Become Security Specialist: if you are certified ccna routing and switching then at an enterprise you will know as the data engineer.Moreover, if you are a certified engineer of CCNA Security Then you will know as a security specialist(Security Engineer). 

If you are a data engineer then you need to configure the protocols in router and switch configuration and establishing the network.But if you are security engineer then it is your responsibility to protect our network from the threat.Means our duty is to protect our network from outsiders to enter our network.Due to the mistakes from our side, others get hints and can access our network.

ex: somebody writes their pin number at top of ATM cards. It is easy to access others if they get this card.Likewise, In our network, we may put vulnerabilities by mistakes.
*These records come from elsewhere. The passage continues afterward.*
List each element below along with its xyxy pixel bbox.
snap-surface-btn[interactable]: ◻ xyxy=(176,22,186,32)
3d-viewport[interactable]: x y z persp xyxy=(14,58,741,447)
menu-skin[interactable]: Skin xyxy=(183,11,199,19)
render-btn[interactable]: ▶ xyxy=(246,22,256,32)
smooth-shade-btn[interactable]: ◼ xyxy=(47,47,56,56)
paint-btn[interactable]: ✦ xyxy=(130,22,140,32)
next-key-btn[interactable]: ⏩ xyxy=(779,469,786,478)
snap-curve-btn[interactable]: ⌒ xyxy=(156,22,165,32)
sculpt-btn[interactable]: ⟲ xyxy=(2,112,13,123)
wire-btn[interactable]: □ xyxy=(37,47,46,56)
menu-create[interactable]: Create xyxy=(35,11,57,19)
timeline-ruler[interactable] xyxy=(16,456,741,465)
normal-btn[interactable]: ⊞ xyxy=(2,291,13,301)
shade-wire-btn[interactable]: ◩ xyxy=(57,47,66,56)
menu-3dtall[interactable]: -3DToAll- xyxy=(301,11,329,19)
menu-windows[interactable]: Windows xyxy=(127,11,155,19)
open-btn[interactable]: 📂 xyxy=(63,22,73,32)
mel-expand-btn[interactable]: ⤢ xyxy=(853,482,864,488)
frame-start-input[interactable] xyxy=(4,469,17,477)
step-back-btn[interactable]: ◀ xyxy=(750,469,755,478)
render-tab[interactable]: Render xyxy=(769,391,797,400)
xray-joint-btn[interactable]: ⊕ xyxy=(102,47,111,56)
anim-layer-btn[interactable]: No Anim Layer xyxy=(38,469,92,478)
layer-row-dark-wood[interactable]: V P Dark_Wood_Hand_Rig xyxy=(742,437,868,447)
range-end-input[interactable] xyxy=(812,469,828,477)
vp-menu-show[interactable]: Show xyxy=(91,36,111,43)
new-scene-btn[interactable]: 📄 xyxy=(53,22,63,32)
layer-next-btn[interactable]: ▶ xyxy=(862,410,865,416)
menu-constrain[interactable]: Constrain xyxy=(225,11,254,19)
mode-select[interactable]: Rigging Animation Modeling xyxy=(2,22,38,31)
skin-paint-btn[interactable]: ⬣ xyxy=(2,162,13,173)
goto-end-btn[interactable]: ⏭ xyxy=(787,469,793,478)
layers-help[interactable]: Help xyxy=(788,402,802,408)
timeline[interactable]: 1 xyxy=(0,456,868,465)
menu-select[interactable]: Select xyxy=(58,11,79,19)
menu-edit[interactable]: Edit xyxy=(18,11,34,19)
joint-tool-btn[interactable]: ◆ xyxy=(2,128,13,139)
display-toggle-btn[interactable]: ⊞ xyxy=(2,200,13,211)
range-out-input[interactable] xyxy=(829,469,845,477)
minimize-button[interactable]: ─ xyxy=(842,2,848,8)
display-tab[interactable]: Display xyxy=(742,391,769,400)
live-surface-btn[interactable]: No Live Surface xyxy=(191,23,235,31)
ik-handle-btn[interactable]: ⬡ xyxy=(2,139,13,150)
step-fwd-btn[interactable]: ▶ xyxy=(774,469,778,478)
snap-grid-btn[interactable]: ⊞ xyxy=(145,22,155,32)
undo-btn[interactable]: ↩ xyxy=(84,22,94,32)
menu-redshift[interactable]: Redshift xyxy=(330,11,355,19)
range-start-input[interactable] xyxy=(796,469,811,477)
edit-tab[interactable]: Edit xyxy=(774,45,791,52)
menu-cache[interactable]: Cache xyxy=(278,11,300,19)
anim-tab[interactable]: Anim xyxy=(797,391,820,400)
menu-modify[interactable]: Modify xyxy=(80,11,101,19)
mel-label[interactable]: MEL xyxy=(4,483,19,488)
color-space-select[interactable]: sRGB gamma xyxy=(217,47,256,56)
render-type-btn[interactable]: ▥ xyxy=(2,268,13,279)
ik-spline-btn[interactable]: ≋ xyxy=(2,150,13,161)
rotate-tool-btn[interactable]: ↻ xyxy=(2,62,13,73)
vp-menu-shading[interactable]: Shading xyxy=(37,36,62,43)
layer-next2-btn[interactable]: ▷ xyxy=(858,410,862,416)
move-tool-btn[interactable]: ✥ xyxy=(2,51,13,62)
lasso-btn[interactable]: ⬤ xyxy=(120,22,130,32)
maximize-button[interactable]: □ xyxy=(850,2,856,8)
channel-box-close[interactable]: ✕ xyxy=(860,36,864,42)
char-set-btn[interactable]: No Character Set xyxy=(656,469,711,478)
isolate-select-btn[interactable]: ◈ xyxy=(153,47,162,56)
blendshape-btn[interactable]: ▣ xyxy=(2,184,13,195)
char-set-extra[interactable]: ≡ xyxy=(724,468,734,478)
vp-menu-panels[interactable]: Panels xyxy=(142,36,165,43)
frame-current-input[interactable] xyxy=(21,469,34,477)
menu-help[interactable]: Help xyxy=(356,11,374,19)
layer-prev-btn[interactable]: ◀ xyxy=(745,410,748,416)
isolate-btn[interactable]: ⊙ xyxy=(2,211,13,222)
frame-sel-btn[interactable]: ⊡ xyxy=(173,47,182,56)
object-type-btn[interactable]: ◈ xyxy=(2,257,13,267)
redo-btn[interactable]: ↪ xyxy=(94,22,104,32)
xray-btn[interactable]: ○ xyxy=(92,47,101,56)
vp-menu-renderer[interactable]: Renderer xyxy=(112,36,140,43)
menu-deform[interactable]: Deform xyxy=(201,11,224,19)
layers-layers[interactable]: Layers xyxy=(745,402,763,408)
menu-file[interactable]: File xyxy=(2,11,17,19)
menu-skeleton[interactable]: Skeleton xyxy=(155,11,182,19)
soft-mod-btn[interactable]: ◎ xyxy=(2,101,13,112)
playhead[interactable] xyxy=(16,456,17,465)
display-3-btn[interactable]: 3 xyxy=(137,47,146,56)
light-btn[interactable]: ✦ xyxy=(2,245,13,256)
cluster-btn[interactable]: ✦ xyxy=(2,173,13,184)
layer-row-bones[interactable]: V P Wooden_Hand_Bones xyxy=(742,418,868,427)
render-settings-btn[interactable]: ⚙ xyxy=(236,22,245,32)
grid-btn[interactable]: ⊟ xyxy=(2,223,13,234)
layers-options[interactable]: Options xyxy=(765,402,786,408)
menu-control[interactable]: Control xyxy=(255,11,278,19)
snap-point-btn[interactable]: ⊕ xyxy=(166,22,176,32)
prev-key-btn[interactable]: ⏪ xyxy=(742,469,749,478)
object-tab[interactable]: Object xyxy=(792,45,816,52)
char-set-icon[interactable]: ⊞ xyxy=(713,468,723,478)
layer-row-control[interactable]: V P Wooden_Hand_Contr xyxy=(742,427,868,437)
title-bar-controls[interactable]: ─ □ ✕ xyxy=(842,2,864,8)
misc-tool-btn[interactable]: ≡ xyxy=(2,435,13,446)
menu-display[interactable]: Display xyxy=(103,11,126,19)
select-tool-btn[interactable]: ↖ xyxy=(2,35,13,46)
It very helpful to others to make problems.

As a network specialist, it's our responsibility to protect our network from this kind of vulnerabilities (Hacking)in ccna security, we are mainly studying about the mistakes in our network and blocks its access to outsiders.

Network Protection 

 NFP(Network Foundation Protection) in this we will study network security.

In Network Foundation Protection, the full network infrastructure is divided into three.

1,Management Plane(Management function)
2,Control Plane(Control function)
3,Data Plane(Data function)

1, Management Plane

To configure the devices like router, switch, firewall we can connect it by putty or terra term or anything like that, and we access it by using protocols such as telnet or ssh. the functions which allow this kind of management protocols to configure router is known as management plane.
Example:ssh,putty,http,https,syslog.

We can configure Cisco routers by CMD line or we can use GUI (graphical user interface) configuration tool for configuring Cisco IOS routers such as security device manager (SDM) and Cisco Configuration Professional (CCP).Now using CCP commonly for GUI configuration.GUI using web page for configurations so it using protocols such as HTTP or https.

While we configure through command line we can see messages like configuring through the console.It is known as syslog.
Suppose if we are configuring anything in the router that will log it.We can create a centralized server for syslog management.Suppose if are configuring through Telnet then the person who using console get messages that some changes happened through Telnet.
We are using syslog messages and SNMP Protocol for the management functions.

SNMP: Simple Network Management, It’s a protocol using in network monitoring software.

Network Monitoring Softwares

1, PRTG Network Monitor.

It's an open sourced software you can download it from the Internet.Installing this on a machine you can monitor the devices such as router, switch, firewall in that network.This software sending SNMP to devices periodically and collects pieces of information to monitor it.
Suppose if the interface of the router is down then this software will inform it to the network administrator.If we are buying higher features of this software then it will inform network status changes by email and call.

2, SolarWinds:

It's an another monitoring tool using widely.It's expensive.Administrators say that it gives accurate pieces of information by email, message, and call.